In the midst of the energetic discussion about last week's Supreme Court decision, there was an important argument that was missing. Today I heard that argument from retired Supreme Court Judge Sandra Day O'Connor (left).
Full disclosure: I'm not an over-the-top fan of O'Connor. Do I wish she were back on the court instead of her replacement, Samuel Alito (right)? Of course I do. I appreciate that she generally upheld Roe v Wade. I was happy when she was in the majority in the Lawrence v. Texas case, which made unconstitutional anti-sodomy laws in the United States, thus guaranteeing equal treatment under the law for LGBT people. However, I still can't forget (nor forgive) her role in Bush v. Gore in 2000, the Supreme Court case that decided a presidential election.

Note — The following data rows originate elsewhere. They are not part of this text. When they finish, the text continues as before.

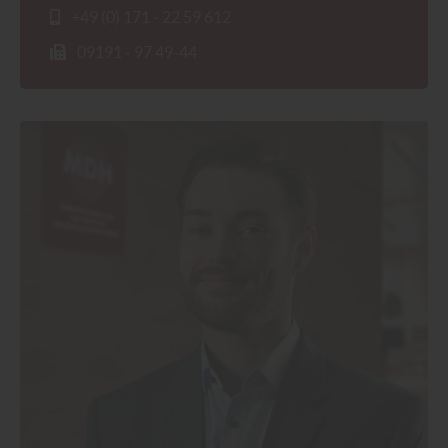
+49 (0) 171 - 22 59 612
09191 - 97 49-44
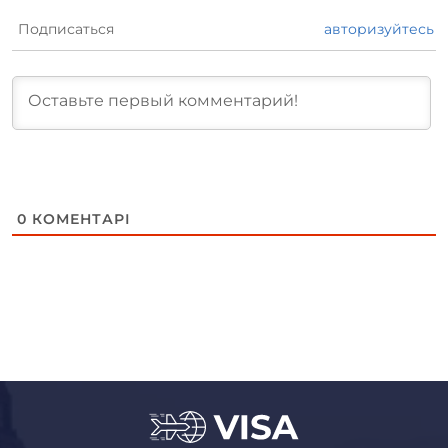
Подписаться
авторизуйтесь
0
КОМЕНТАРІ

Perhaps it is because O'Connor is not a knee-jerk critic of the Supreme Court that makes her words so persuasive. While O'Connor hasn't explicitly expressed her opinion on the Supreme Court decision last week, she has suggested that people read her decisions to understand how she feels. And she must feel discouraged, at the very least, since the Supreme Court overruled a decision that she wrote about the role of corporate campaign donations.
What she did state explicitly in her speech this week was her concern about the increasing lack of impartiality of the judiciary. About 80% of the judges in the United States are elected. Now that there are no caps on corporate campaign donations, the implications for our judicial system are profound. The ability to "buy a judge" has been made quite easy; the idea that judges might decide what they feel is popular rather than what they feel is right has become a great threat. This dramatically makes the balance of powers in our government quite unbalanced. And since the judiciary has typically stood for the rights of the minority more than the other two branches of government, we can only imagine the negative effect this ruling will have on the civil rights of those groups who are not popular.
This decision becomes more disturbing every day.